Goal of the exercise –
I would like the lines below, from the one with "Soyez le premier à laisser vot" through the one with "accesul la informație nr.982 - XIV din", copied exactly and without any pictures.

====== Study material ======

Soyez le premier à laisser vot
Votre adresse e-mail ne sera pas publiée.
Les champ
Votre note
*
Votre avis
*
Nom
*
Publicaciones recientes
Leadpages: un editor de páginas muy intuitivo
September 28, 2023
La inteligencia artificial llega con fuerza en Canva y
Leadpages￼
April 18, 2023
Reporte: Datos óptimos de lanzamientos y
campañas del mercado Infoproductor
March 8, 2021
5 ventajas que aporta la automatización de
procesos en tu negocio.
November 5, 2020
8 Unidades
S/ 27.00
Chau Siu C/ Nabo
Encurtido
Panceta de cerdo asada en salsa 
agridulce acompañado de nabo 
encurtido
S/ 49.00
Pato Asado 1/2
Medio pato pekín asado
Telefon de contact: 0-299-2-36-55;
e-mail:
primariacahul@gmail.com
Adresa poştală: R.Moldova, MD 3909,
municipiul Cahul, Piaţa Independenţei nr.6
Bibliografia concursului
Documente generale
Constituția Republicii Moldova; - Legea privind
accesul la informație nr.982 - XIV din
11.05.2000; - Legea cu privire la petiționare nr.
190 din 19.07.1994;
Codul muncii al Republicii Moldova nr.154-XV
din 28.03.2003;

======
====== Study material ======

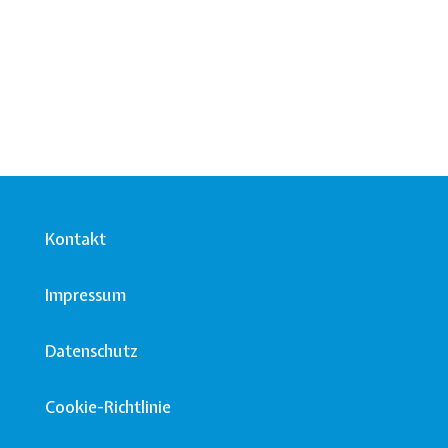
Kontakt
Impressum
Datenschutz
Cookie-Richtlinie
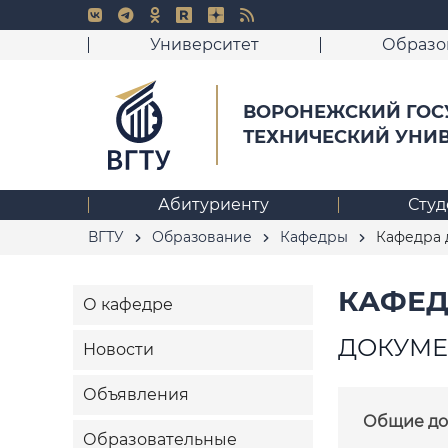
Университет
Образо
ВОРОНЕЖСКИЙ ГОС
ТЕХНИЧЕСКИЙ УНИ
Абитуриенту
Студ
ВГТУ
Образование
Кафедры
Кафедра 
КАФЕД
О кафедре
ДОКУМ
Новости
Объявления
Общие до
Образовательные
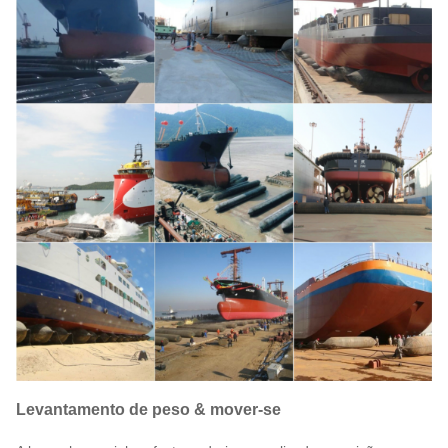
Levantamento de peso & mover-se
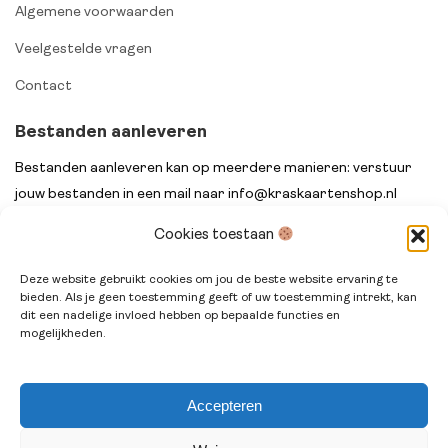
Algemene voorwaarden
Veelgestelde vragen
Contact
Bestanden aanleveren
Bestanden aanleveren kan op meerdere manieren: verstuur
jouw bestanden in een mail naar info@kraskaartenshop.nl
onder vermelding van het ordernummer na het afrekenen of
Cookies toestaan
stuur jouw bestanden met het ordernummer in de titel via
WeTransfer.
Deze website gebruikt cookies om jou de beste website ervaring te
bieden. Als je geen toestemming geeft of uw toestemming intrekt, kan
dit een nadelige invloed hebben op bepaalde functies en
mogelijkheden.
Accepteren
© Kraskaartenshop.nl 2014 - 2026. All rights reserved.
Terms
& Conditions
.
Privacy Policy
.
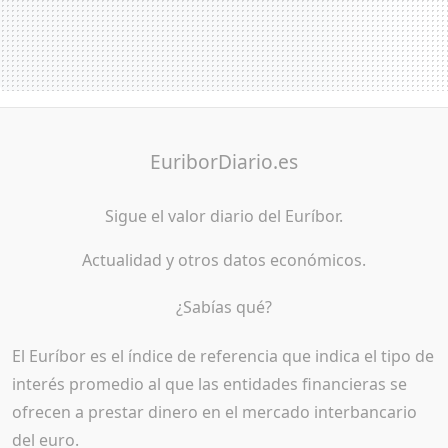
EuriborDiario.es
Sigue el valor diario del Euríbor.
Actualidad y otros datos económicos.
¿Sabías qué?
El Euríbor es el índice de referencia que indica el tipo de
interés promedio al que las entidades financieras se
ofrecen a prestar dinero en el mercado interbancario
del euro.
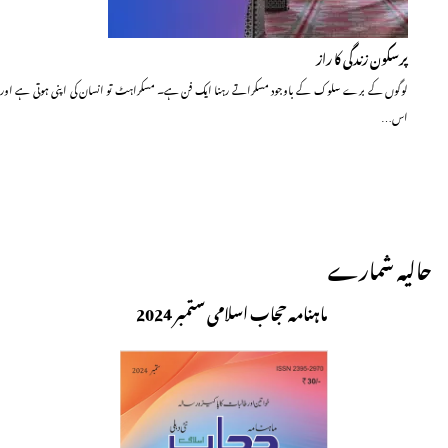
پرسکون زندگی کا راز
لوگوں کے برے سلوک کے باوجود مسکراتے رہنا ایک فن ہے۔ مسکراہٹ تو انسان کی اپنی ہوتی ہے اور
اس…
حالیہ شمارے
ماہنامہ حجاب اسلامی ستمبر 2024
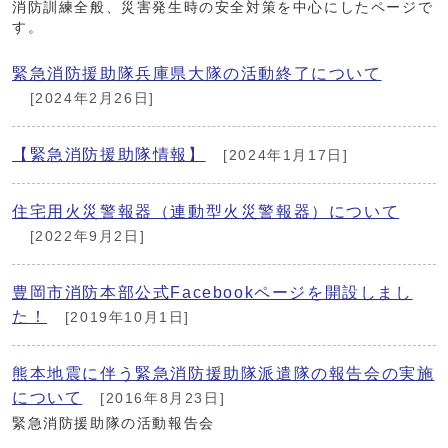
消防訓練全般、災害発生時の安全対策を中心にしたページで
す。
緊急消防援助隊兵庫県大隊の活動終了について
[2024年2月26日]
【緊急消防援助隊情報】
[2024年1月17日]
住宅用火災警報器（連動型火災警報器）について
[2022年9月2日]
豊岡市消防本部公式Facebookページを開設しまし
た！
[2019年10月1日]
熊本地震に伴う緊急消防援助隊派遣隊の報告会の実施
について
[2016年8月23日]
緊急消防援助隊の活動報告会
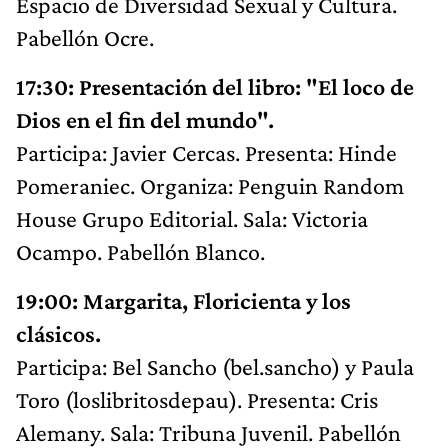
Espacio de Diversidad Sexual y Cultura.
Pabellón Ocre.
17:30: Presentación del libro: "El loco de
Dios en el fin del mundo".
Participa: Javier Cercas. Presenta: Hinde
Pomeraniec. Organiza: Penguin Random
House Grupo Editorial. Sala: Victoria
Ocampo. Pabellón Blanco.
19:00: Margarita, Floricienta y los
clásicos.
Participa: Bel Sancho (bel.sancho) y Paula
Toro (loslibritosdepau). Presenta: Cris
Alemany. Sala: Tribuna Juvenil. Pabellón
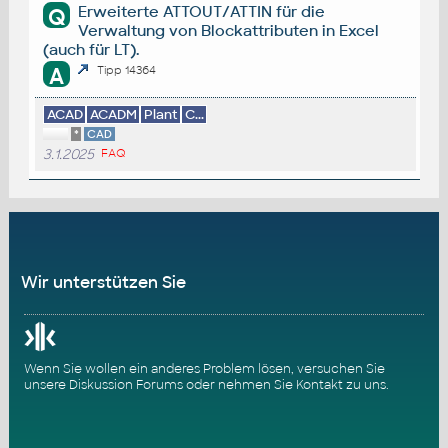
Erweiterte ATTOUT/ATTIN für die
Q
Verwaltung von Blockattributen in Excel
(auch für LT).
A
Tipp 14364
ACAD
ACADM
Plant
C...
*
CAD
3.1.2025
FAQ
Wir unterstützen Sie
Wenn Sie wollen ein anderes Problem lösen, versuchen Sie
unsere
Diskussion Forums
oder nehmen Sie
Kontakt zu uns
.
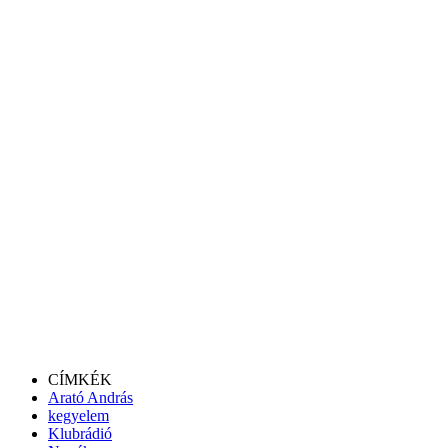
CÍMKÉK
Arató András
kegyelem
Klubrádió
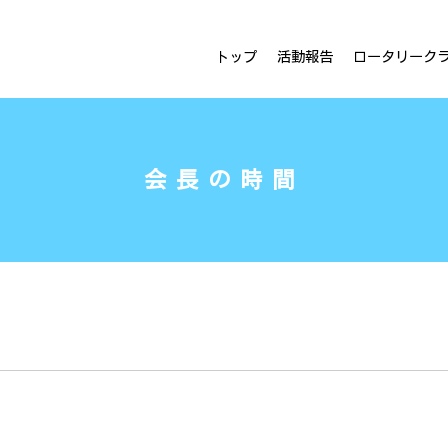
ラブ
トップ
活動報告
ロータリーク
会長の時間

======
====== Study material ======

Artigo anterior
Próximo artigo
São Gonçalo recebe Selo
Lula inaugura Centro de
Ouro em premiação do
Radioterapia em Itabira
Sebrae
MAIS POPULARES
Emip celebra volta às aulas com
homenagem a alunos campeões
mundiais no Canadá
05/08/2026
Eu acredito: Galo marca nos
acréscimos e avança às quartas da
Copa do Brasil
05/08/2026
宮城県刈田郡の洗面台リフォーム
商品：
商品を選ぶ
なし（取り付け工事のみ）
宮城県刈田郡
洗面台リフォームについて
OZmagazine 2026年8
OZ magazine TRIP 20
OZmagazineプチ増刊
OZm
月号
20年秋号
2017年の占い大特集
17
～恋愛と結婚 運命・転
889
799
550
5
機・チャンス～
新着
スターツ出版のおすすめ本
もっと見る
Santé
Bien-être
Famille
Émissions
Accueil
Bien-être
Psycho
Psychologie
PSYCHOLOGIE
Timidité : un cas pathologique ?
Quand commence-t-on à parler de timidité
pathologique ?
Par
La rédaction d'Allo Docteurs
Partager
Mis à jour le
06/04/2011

======

Result of this task –
Soyez le premier à laisser vot
Votre adresse e-mail ne sera pas publiée.
Les champ
Votre note
*
Votre avis
*
Nom
*
Publicaciones recientes
Leadpages: un editor de páginas muy intuitivo
September 28, 2023
La inteligencia artificial llega con fuerza en Canva y
Leadpages
April 18, 2023
Reporte: Datos óptimos de lanzamientos y
campañas del mercado Infoproductor
March 8, 2021
5 ventajas que aporta la automatización de
procesos en tu negocio.
November 5, 2020
8 Unidades
S/ 27.00
Chau Siu C/ Nabo
Encurtido
Panceta de cerdo asada en salsa 
agridulce acompañado de nabo 
encurtido
S/ 49.00
Pato Asado 1/2
Medio pato pekín asado
Telefon de contact: 0-299-2-36-55;
e-mail:
primariacahul@gmail.com
Adresa poştală: R.Moldova, MD 3909,
municipiul Cahul, Piaţa Independenţei nr.6
Bibliografia concursului
Documente generale
Constituția Republicii Moldova; - Legea privind
accesul la informație nr.982 - XIV din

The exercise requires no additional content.